As a mother of a son with a serious mental illness in Ireland I have to ask the question, ‘What price tag does this Government put on a human life?’
I have one child, my son, my life. He was never sick, always happy go lucky and a joy to raise in the suburbs of Finglas where we live. At 21 my son started showing signs of being unwell, depressed, and withdrawn and basically just not himself. He was in a very low mood over a period of time.
On the 21st of February 2012 a day like any other, but what was to unfold that day would change his life and mine forever, my son tried to take his own life. I will never forget the despair in his eyes; blank, dead, lifeless, no will to live and I felt helpless.
I took him to A&E at 5.30pm and after 11 hours he was admitted at 4.30am. I remember walking out of the Psychiatric Unit in Connolly Hospital Blanchardstown and hearing the door shut after me with locks on it, feeling such pain, anger, frustration and questioning how had this happened? Why my son? Every possible feeling of negativity ran through my brain and I was numb.
What was to unfold over the next number of years was admission after admission, to date 14 in total, and weeks and months on end. In April of 2014 I couldn’t wake my son on a Monday morning, he had taken an overdose, his fifth attempt on his life and I took him to A&E.
After hours in A&E I was told that there were no beds and I asked them to source a bed in any surrounding hospital but was told there were none and we were turned away from A&E.
I rang everywhere the following day Tuesday, Wednesday and still nothing and in pure frustration I rang TV3, who asked me would I go on the following morning show.
I thought to myself how could I go on national television and beg for a basic human right which should have been made available to my son and just then it hit me. Was my son the only person being turned away, feeling suicidal? And so I made the decision to go on the following morning.
I met Shari McDaid, Director of Mental Health Reform, in the TV3 studios that day as she was going on with me and she gave me the strength to go and highlight this issue that was not only affecting my son but so many others.
I held a protest at the Dáil that day and was given a press statement from the PNA (Psychiatric Nurses Association) who put a motion in supporting my plight as a mother of a son who was suicidal and turned away from A&E. I was supported then and still to this day by Mental Health Reform and their amazing team, and also by so many members of the public with their own harrowing stories of how the system was and still is letting their loved ones down.
The following day a bed became available. My son didn’t want to go to hospital at that stage but he was so very unwell. He was sectioned under the Mental Health Act, and we had to wait until that night because there was just one Calpa team throughout the island of Ireland. The Calpa team come to your home to bring your loved one to hospital, and for any parent or family member this is a very emotionally tough time and extremely upsetting, as you feel you are betraying your loved one and criminalising them because the Gardaí are also present.
That year in 2014, there was a 15 million cut to the mental health budget. My son’s experience was a direct result of this cut. He and many more were turned away, and with the heaviest of heart I say this – some we know have become a suicide statistic.
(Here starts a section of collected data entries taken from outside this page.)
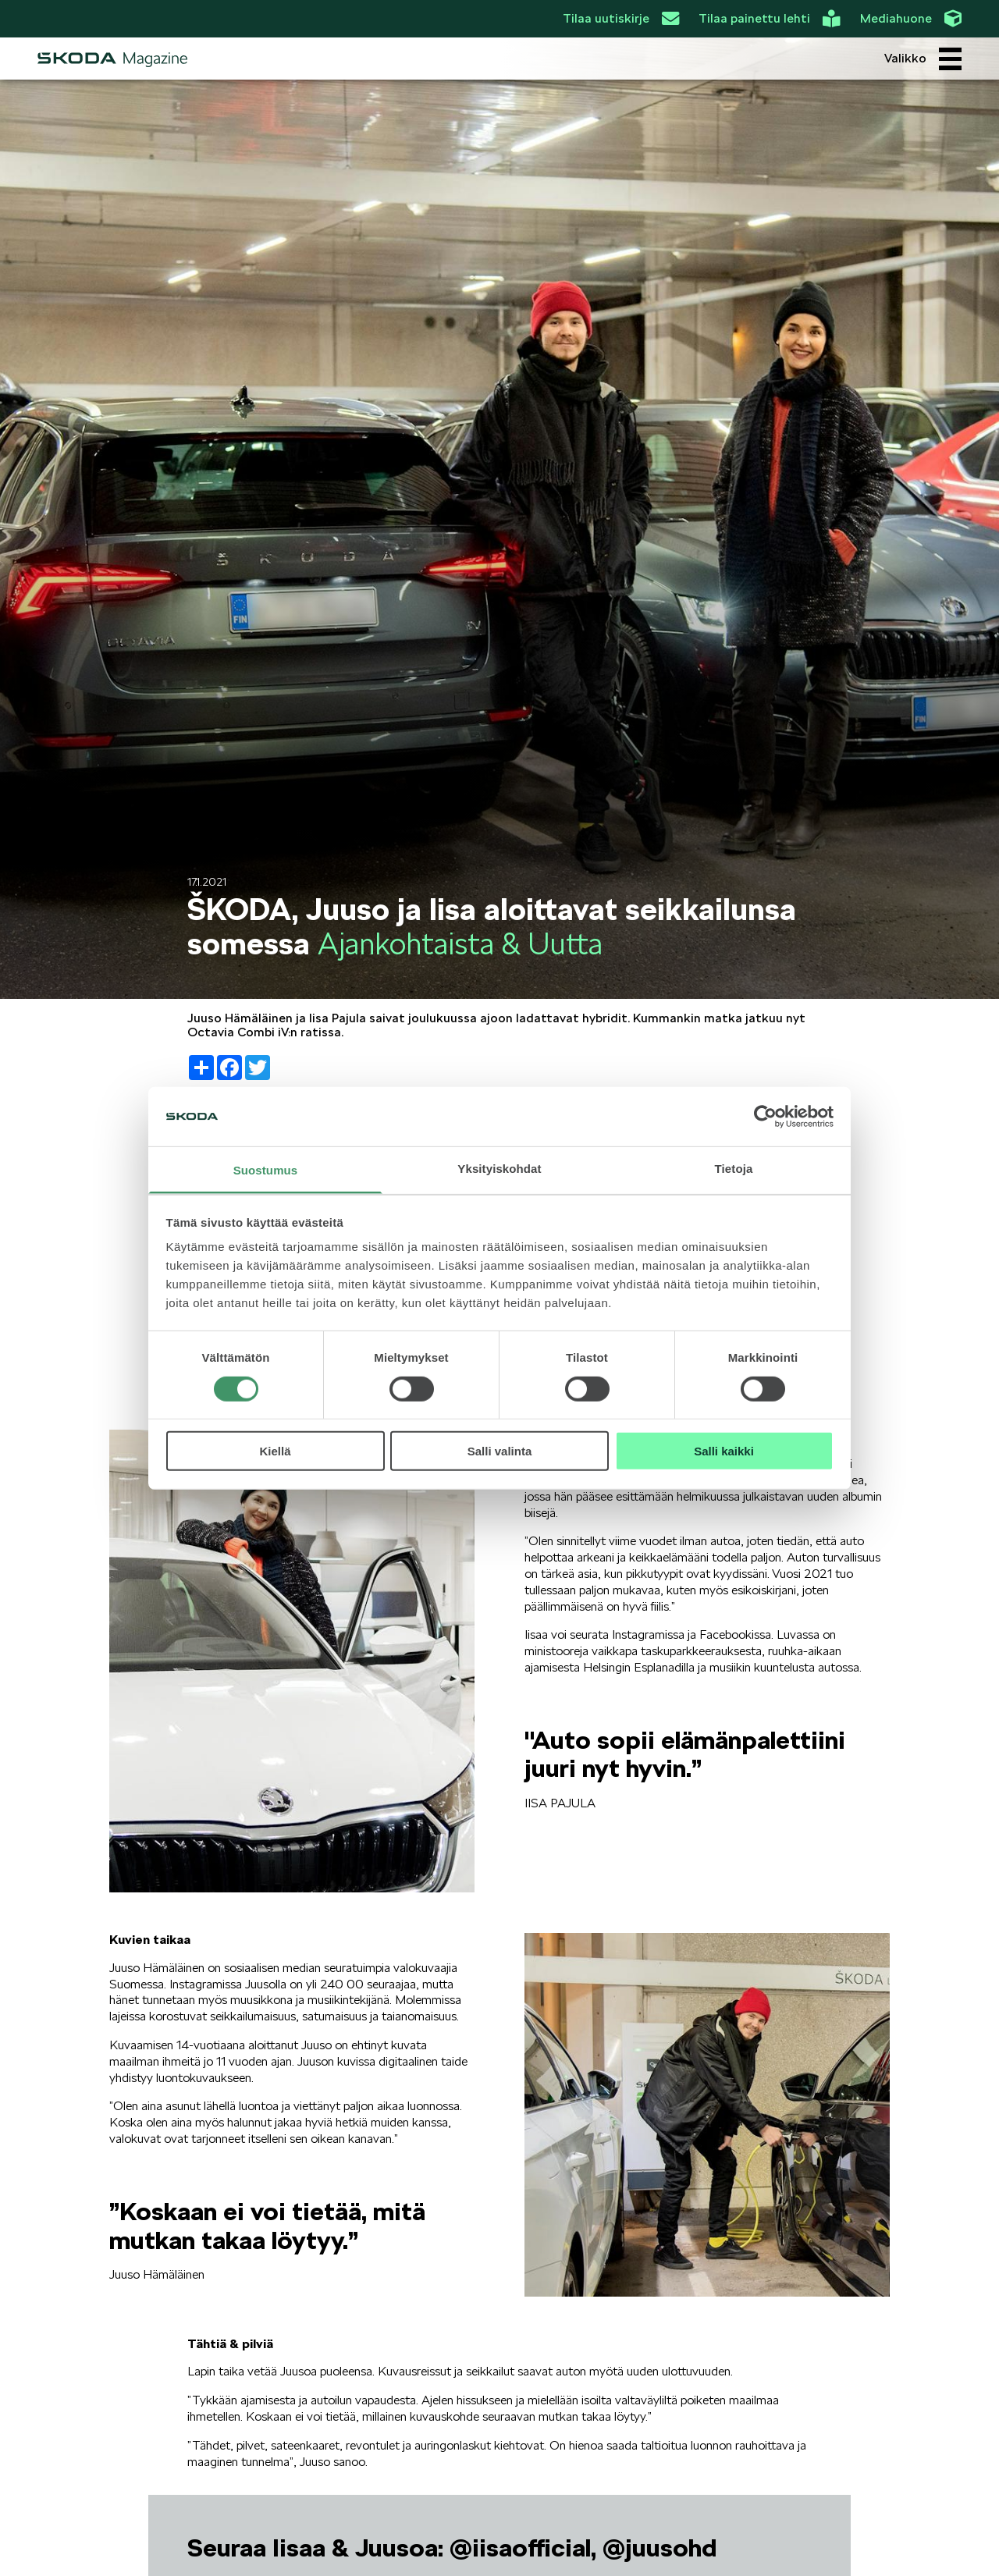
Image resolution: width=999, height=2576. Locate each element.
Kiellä (274, 1451)
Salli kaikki (724, 1451)
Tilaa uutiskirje (621, 18)
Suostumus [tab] (265, 1170)
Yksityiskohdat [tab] (499, 1168)
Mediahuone (911, 18)
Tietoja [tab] (734, 1168)
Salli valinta (500, 1451)
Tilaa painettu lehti (769, 18)
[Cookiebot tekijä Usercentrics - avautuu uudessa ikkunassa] (765, 1116)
I have to acknowledge that when my son is an inpatient at Connolly Psychiatric Unit and while out in the community with his mental health care team, he gets the very best of care. My campaigning never was or will be against the frontline staff, Doctors, Nurses, etc. It is the Government who is at fault for their cuts to the mental health budget in the past as well as the recent 12 million cut that was announced. These funds must be put back into a service that is already in crisis.
We have an epidemic in our society and it’s suicide, but yet the Governments past and present continue to cut the mental health budget. What is this the price our loved ones pay? Do people living with mental illness/issues not matter to them? Do they even care?
We are losing 500 plus a year to suicide and we are continually witnessing cut after cut to the mental health budget. What is needed as is outlined in the 10 year old document Vision for Change, is 24 hour 7 days a week Crisis Intervention Centres in Primary Health Care facilities throughout this country.
What started out for me and my son has become much more and I have continued and will continue to campaign for and with Mental Health Reform. That is why we have decided to do The Walk of HOPE into Light in Finglas 21st into 22nd May at 4.30am in Tolka Valley Park (Scribblestown Entrance) to fund raise for Mental Health Reform. All are welcome to come join us. We need to keep lobbying and campaigning this Government until they sit up and realise we are not going away.